Add, replace, cache and delete artifacts

import pytest
import lamindb as ln

ln.setup.login("testuser1")
ln.setup.init(storage="s3://lamindb-ci/test-add-replace-stage")
✅ logged in with email testuser1@lamin.ai (uid: DzTjkKse)
❗ updating local SQLite & locking cloud SQLite (sync back & unlock: lamin close)
💡 the lock has not been initialized, trying to obtain the lock.

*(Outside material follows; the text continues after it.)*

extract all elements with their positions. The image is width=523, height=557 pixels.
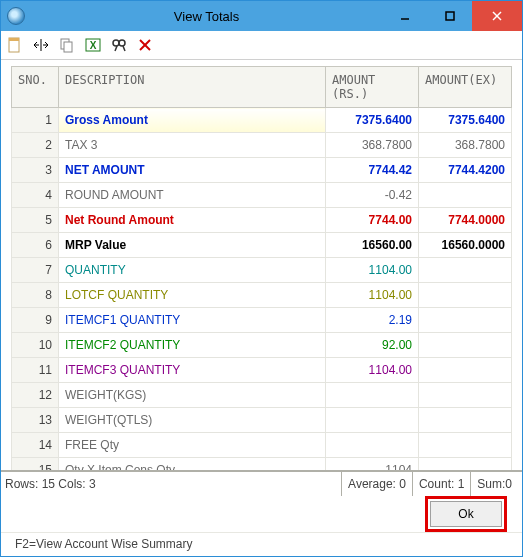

Save with auto-managed (key=None)

AUTO_KEY_PREFIX = ln.core.storage.paths.AUTO_KEY_PREFIX
root = ln.settings.storage
artifact = ln.Artifact("./test-files/iris.csv", description="iris.csv")
❗ no run & transform get linked, consider calling ln.track()
artifact.save()
Artifact(uid='8GMTzYFhoIvVkHg95qRT', description='iris.csv', suffix='.csv', size=224, hash='iwc1TmF1TW_l5weDvscSHw', hash_type='md5', visibility=1, key_is_virtual=True, created_by_id=1, storage_id=1, updated_at='2024-06-13 12:18:39 UTC')
key_path = root / f"{AUTO_KEY_PREFIX}{artifact.uid}{artifact.suffix}"
assert key_path.exists()
cache_csv_path = artifact.cache()
cache_csv_path
PosixUPath('/home/runner/.cache/lamindb/lamindb-ci/test-add-replace-stage/.lamindb/8GMTzYFhoIvVkHg95qRT.csv')
assert cache_csv_path.suffix == ".csv"
artifact.replace("./test-files/iris.data")
❗ no run & transform get linked, consider calling ln.track()
artifact.save()
Artifact(uid='8GMTzYFhoIvVkHg95qRT', description='iris.csv', suffix='.data', size=182, hash='42Br6no9CjB6s5ZbmO-bmw', hash_type='md5', visibility=1, key_is_virtual=True, created_by_id=1, storage_id=1, updated_at='2024-06-13 12:18:39 UTC')
old_key_path = key_path
new_key_path = root / f"{AUTO_KEY_PREFIX}{artifact.uid}{artifact.suffix}"

The suffix changed:

old_key_path
S3Path('s3://lamindb-ci/test-add-replace-stage/.lamindb/8GMTzYFhoIvVkHg95qRT.csv')
new_key_path
S3Path('s3://lamindb-ci/test-add-replace-stage/.lamindb/8GMTzYFhoIvVkHg95qRT.data')
assert not old_key_path.exists()
assert new_key_path.exists()
cache_data_path = artifact.cache()
cache_data_path
PosixUPath('/home/runner/.cache/lamindb/lamindb-ci/test-add-replace-stage/.lamindb/8GMTzYFhoIvVkHg95qRT.data')
assert cache_data_path.suffix == ".data"
assert cache_data_path.stat().st_mtime >= cache_csv_path.stat().st_mtime
artifact.delete(permanent=True)

Save with manually passed real key

ln.settings.artifact_use_virtual_keys = False
artifact = ln.Artifact("./test-files/iris.csv", key="iris.csv")
❗ no run & transform get linked, consider calling ln.track()
artifact.save()
Artifact(uid='jq9KDe5ikvCsTxuaeCnr', key='iris.csv', suffix='.csv', size=224, hash='iwc1TmF1TW_l5weDvscSHw', hash_type='md5', visibility=1, key_is_virtual=False, created_by_id=1, storage_id=1, updated_at='2024-06-13 12:18:41 UTC')
key_path = root / "iris.csv"
assert key_path.exists()
artifact.replace("./test-files/new_iris.csv")
❗ no run & transform get linked, consider calling ln.track()
artifact.save()
Artifact(uid='jq9KDe5ikvCsTxuaeCnr', key='iris.csv', suffix='.csv', size=229, hash='lp2-ycXcKcaliUTnR_TqHA', hash_type='md5', visibility=1, key_is_virtual=False, created_by_id=1, storage_id=1, updated_at='2024-06-13 12:18:41 UTC')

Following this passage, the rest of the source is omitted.